TASK GOAL — Would you output all the entries below without altering a word?

SUPPLIED MATERIAL below:

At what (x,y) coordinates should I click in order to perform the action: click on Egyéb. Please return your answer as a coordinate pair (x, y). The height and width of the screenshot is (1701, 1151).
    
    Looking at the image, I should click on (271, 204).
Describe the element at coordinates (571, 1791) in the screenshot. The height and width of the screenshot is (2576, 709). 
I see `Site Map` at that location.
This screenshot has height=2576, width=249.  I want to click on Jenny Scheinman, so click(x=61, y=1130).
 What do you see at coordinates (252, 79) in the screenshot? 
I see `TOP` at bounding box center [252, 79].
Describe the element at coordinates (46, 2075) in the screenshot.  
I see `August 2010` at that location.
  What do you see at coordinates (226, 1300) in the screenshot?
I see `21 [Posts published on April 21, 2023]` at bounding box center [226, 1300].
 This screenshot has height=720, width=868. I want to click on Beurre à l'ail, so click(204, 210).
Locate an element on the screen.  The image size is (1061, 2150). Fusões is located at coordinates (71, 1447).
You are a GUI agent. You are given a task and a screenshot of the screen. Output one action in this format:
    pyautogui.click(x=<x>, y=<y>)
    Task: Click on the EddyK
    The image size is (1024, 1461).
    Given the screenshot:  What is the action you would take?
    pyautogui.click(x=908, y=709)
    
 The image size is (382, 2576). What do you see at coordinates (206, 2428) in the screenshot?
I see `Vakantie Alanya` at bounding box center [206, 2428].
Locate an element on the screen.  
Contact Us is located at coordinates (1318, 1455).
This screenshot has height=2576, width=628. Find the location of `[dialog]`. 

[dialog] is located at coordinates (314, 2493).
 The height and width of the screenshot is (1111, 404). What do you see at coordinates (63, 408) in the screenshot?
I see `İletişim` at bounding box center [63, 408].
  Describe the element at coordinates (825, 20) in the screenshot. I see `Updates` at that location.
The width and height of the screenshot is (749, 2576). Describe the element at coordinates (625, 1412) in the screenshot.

End of SUPPLIED MATERIAL.

TASK SOLUTION —
At what (x,y) coordinates should I click in order to perform the action: click on Egyéb. Please return your answer as a coordinate pair (x, y). The height and width of the screenshot is (1701, 1151).
    
    Looking at the image, I should click on (271, 204).
Describe the element at coordinates (571, 1791) in the screenshot. The height and width of the screenshot is (2576, 709). 
I see `Site Map` at that location.
This screenshot has height=2576, width=249.  I want to click on Jenny Scheinman, so click(x=61, y=1130).
 What do you see at coordinates (252, 79) in the screenshot? 
I see `TOP` at bounding box center [252, 79].
Describe the element at coordinates (46, 2075) in the screenshot.  
I see `August 2010` at that location.
  What do you see at coordinates (226, 1300) in the screenshot?
I see `21 [Posts published on April 21, 2023]` at bounding box center [226, 1300].
 This screenshot has height=720, width=868. I want to click on Beurre à l'ail, so click(204, 210).
Locate an element on the screen.  The image size is (1061, 2150). Fusões is located at coordinates (71, 1447).
You are a GUI agent. You are given a task and a screenshot of the screen. Output one action in this format:
    pyautogui.click(x=<x>, y=<y>)
    Task: Click on the EddyK
    The image size is (1024, 1461).
    Given the screenshot:  What is the action you would take?
    pyautogui.click(x=908, y=709)
    
 The image size is (382, 2576). What do you see at coordinates (206, 2428) in the screenshot?
I see `Vakantie Alanya` at bounding box center [206, 2428].
Locate an element on the screen.  
Contact Us is located at coordinates (1318, 1455).
This screenshot has height=2576, width=628. Find the location of `[dialog]`. 

[dialog] is located at coordinates (314, 2493).
 The height and width of the screenshot is (1111, 404). What do you see at coordinates (63, 408) in the screenshot?
I see `İletişim` at bounding box center [63, 408].
  Describe the element at coordinates (825, 20) in the screenshot. I see `Updates` at that location.
The width and height of the screenshot is (749, 2576). Describe the element at coordinates (625, 1412) in the screenshot.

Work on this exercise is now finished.